Ouvrage publié avec le soutien de la Fondation d’entreprise La Poste. La Fondation d’entreprise La Poste favorise le développement humain et la proximité à travers l’écriture, pour tous, sur tout le territoire, et sous toutes ses formes. Elle s’engage en faveur de ceux qui sont exclus de la pratique, de la maîtrise et du plaisir de l’expression écrite. Elle favorise l’écriture vivante et offre un espace de découverte de la culture épistolaire élargie avec sa revue FloriLettres. Enfin mécène de l’écriture épistolaire, elle soutient l’édition de correspondances et les manifestations qui les mettent en valeur.

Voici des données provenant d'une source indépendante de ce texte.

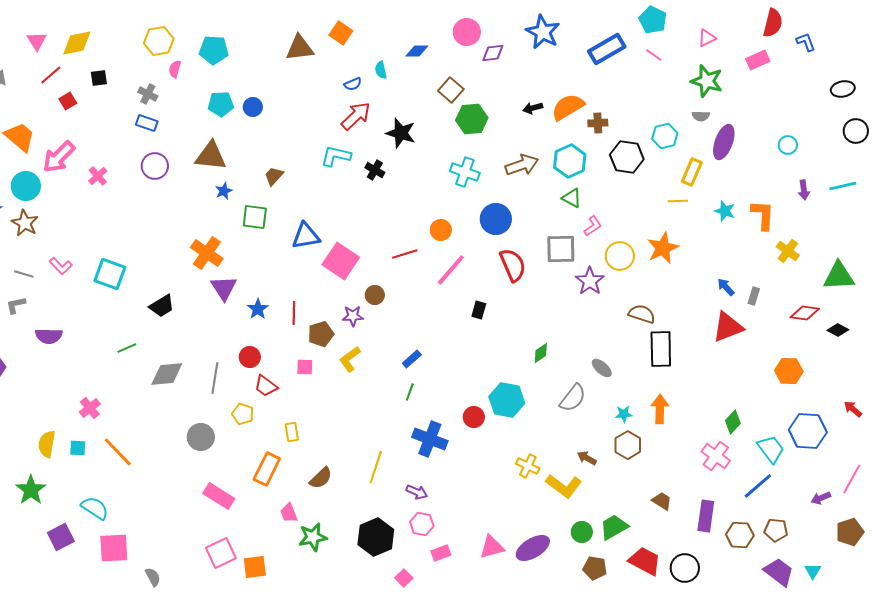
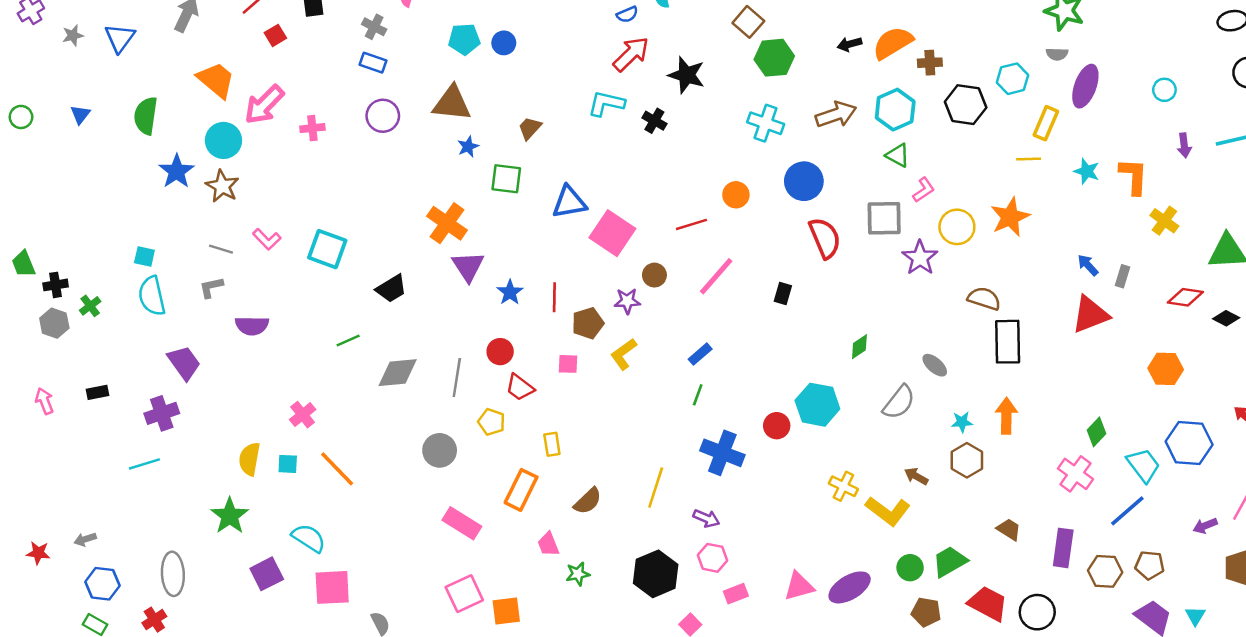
pink cross: (98, 176) -> (312, 128), turned 36
pink line: (451, 270) -> (716, 276), moved
green star: (313, 537) -> (578, 574), size x0.7

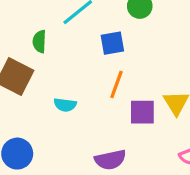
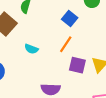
blue square: (112, 43) -> (70, 18), turned 35

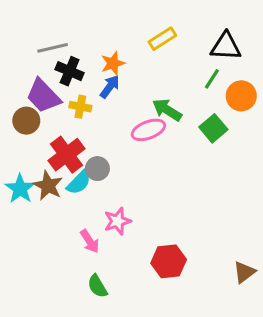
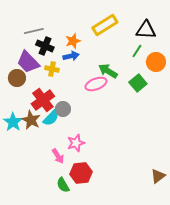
yellow rectangle: (162, 39) -> (105, 25), size x1.4
blue arrow: (110, 87) -> (71, 56), turned 42
red hexagon: (169, 261) -> (81, 173), moved

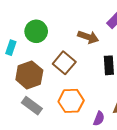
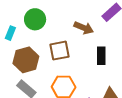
brown square: (64, 63) -> (59, 51), turned 35

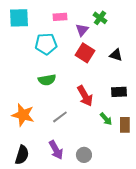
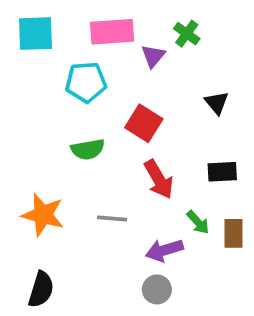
pink rectangle: (60, 17) -> (112, 32), size x1.6
red square: (85, 53) -> (144, 123), moved
black triangle: (116, 55) -> (217, 103), turned 32
gray line: (60, 117) -> (112, 218), turned 42
purple arrow: (56, 150) -> (164, 250), moved, turned 102

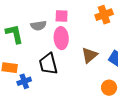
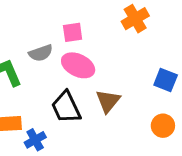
pink ellipse: (61, 38) -> (78, 65), turned -50
brown triangle: (89, 55) -> (108, 101), moved

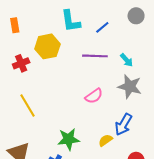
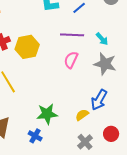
yellow hexagon: (47, 46) -> (27, 47), moved
pink semicircle: (94, 96) -> (71, 60), moved, turned 150

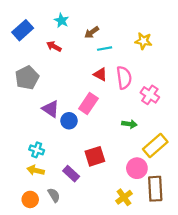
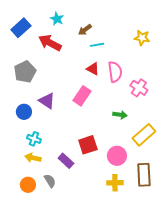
yellow star: (143, 41) -> (142, 38), moved
red arrow: (54, 46) -> (50, 43), size x1.6
blue circle: (69, 121) -> (24, 112), moved
pink circle: (137, 168) -> (117, 156), moved
yellow cross: (124, 197) -> (115, 183), turned 35

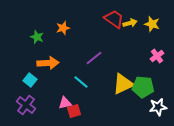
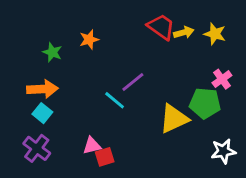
orange arrow: (48, 63) -> (42, 89), moved
cyan line: (81, 82) -> (115, 100), moved
green pentagon: (143, 87) -> (205, 103), moved

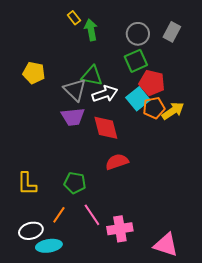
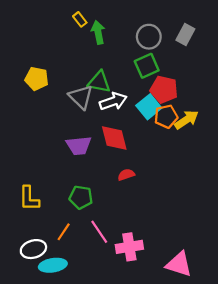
purple trapezoid: (73, 117) -> (79, 146), moved
red semicircle: (117, 162) -> (126, 175), size x0.7

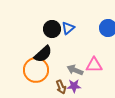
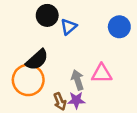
black circle: (52, 29) -> (47, 15), moved
gray arrow: (75, 70) -> (78, 80), turned 49

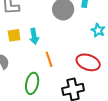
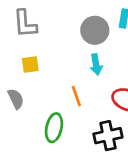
cyan arrow: (34, 36) -> (96, 65), moved

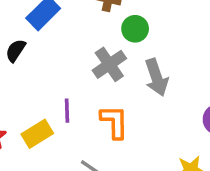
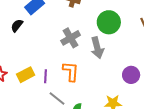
green circle: (135, 29) -> (109, 22), moved, size x1.5
purple line: (67, 111) -> (46, 76), moved

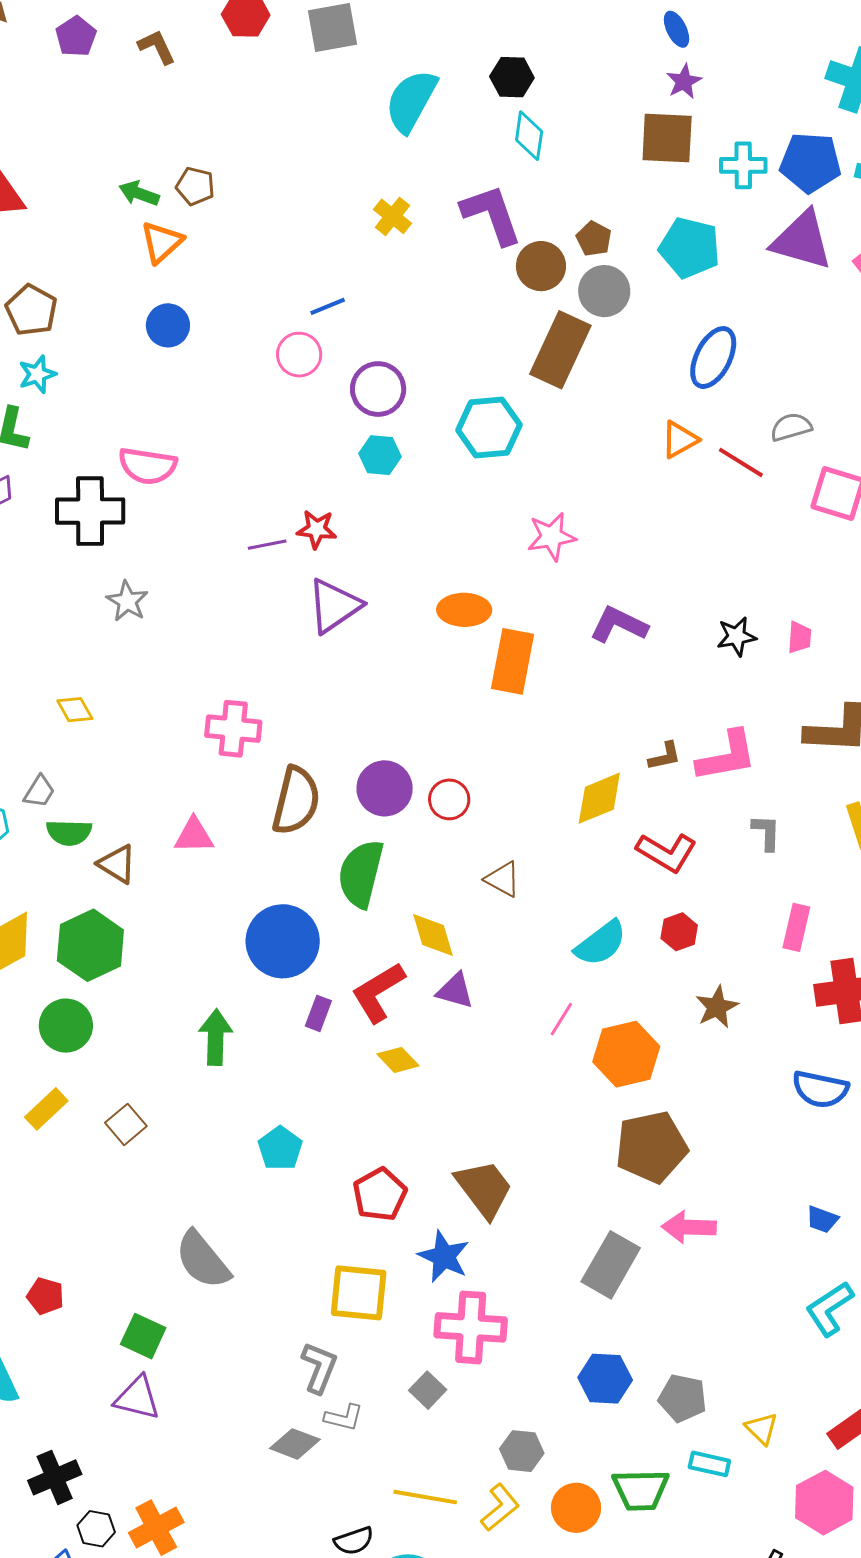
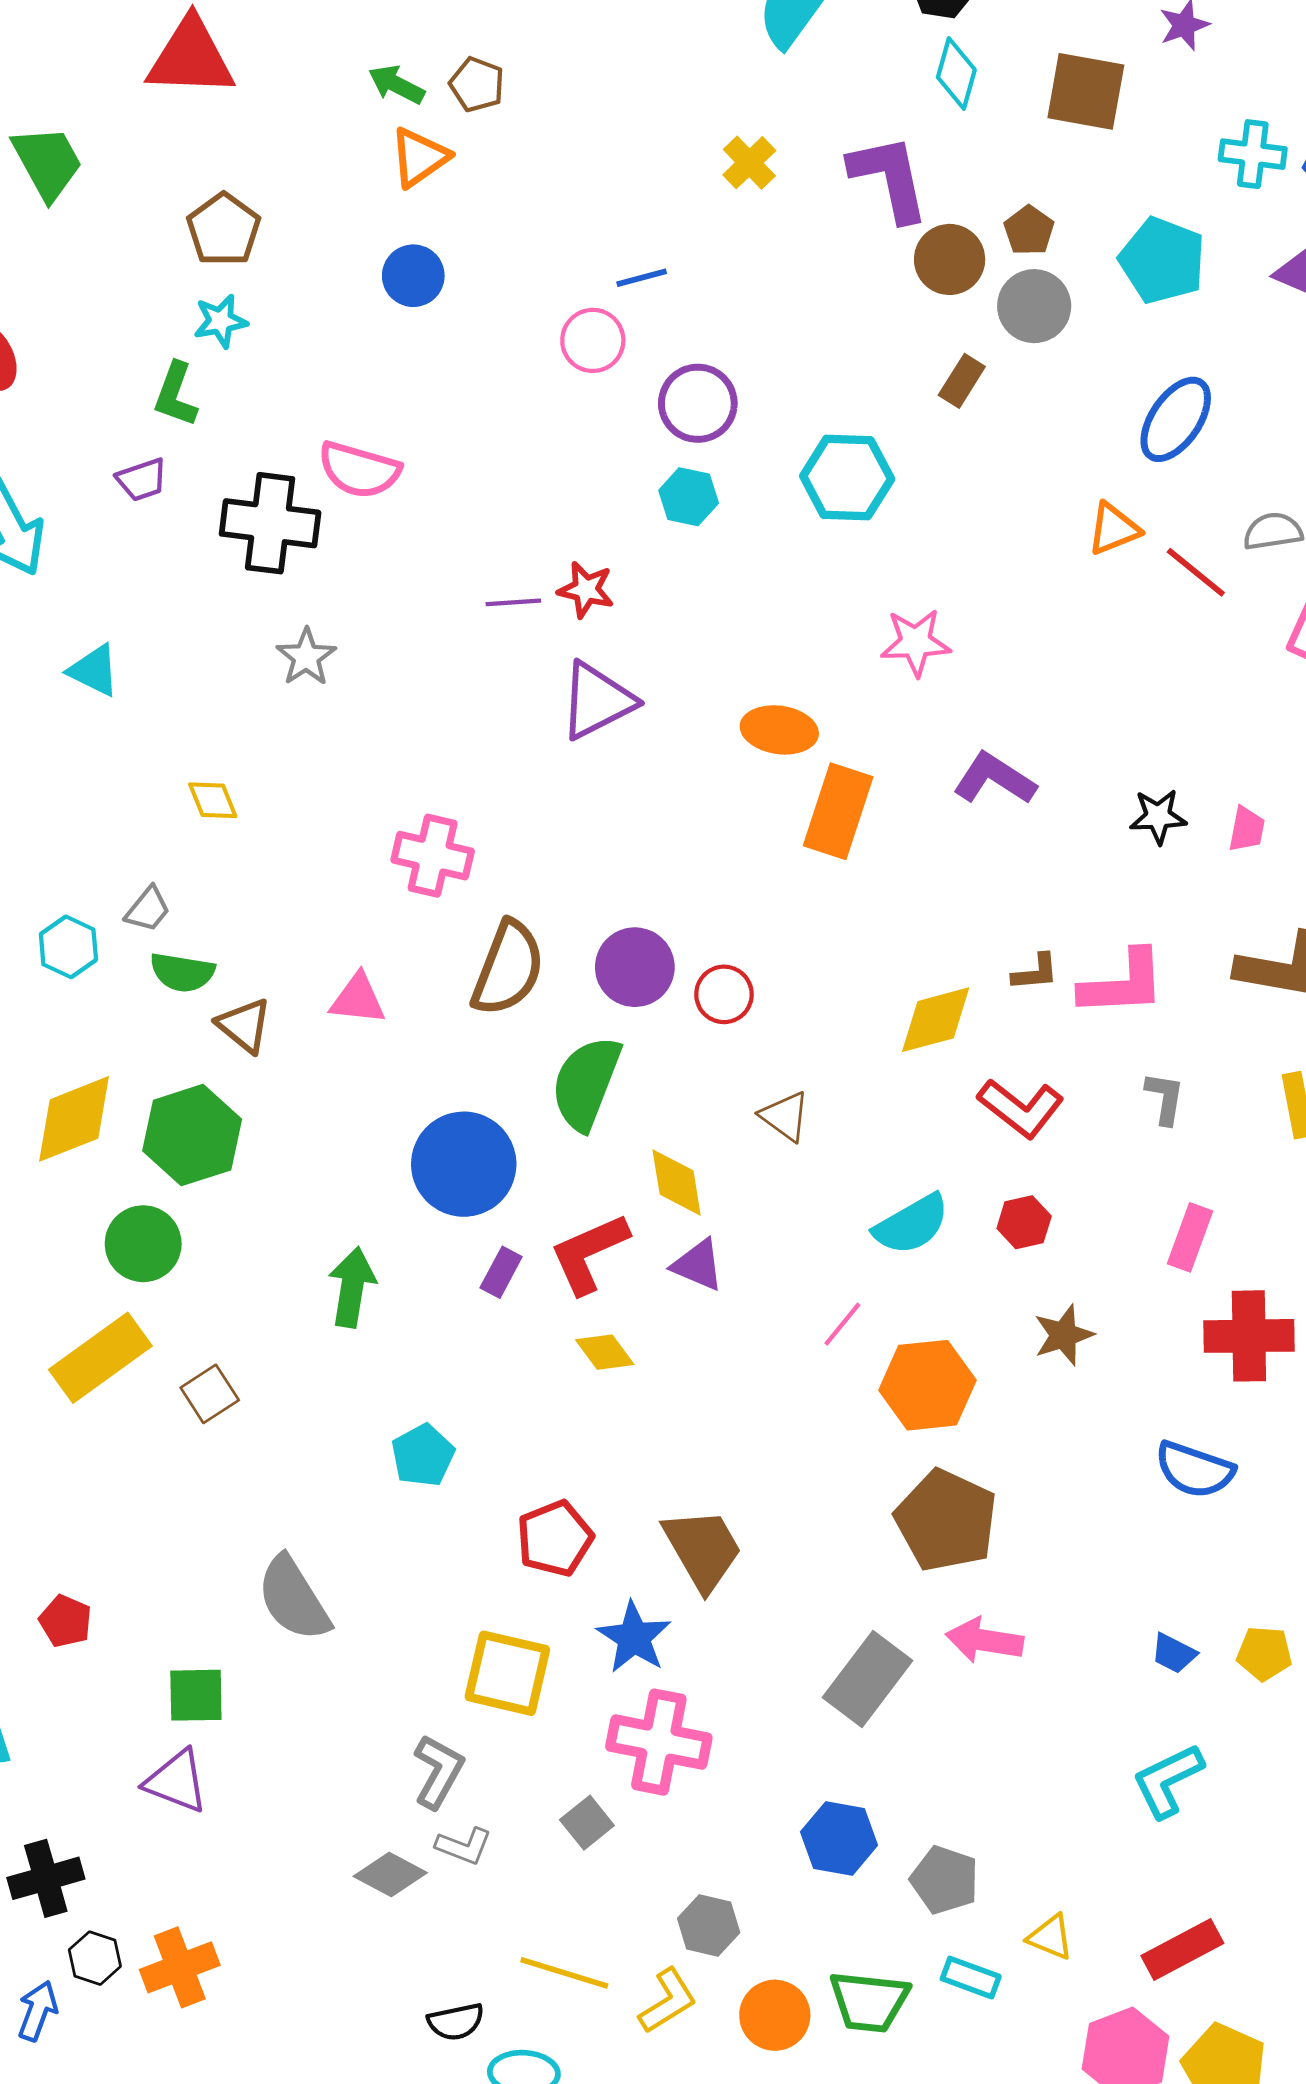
brown square: (667, 138) -> (1086, 91), moved
brown rectangle: (560, 350) -> (962, 381), size x0.5
yellow rectangle: (46, 1109) -> (100, 1358), size x1.6
brown pentagon: (651, 1147) -> (946, 1520), turned 30
green square: (143, 1336) -> (196, 1695), turned -33
yellow triangle: (762, 1429) -> (1051, 1937), turned -30

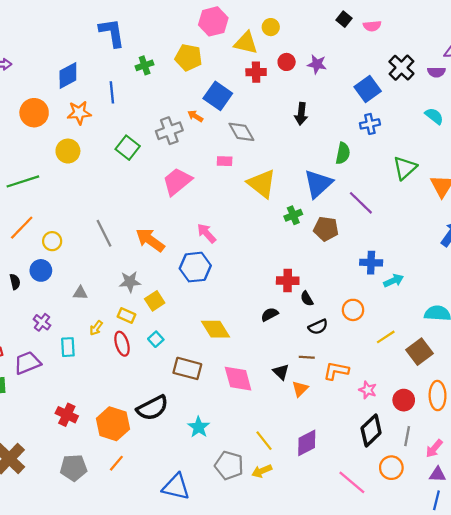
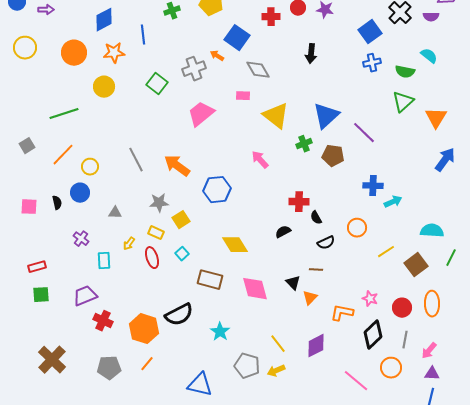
green semicircle: (343, 153) -> (405, 72), moved, turned 90
pink arrow: (207, 233) -> (260, 160), moved
purple trapezoid: (27, 363) -> (85, 296), moved
orange L-shape: (336, 371) -> (342, 313), moved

https://www.fondationlaposte.org
Photographie de couverture : © Suzanne Fournier-Schlegel
© ACTES SUD, 2023
ISSN 0989-0904
ISBN 978-2-330-18019-5
Également disponible en livre numérique
JEAN VILAR, UNE BIOGRAPHIE ÉPISTOLAIRE
260 LETTRES DE ET À JEAN VILAR
Édition établie, présentée et annotée par
Violaine Vielmas
LE TEMPS DU THÉÂTRE
AVANT-PROPOS
La correspondance de Jean Vilar tisse un important réseau de personnalités et de situations. Elle présente un triple intérêt biographique, historique et littéraire.
Les lettres jalonnent la vie de l’artiste, de ses débuts confidentiels au Théâtre national populaire. Elles dévoilent la formation d’une pensée, son évolution et ses contradictions. Comme l’homme de théâtre, la correspondance a ses âges et ses tournants : elle est rythmée par les saisons, les créations, les maladies, les repos, les lectures et l’apprentissage de la direction. Derrière la figure de Commandeur du théâtre public se dessine une présence plus humaine, grave et légère, inquiète et autoritaire, naïve et amère.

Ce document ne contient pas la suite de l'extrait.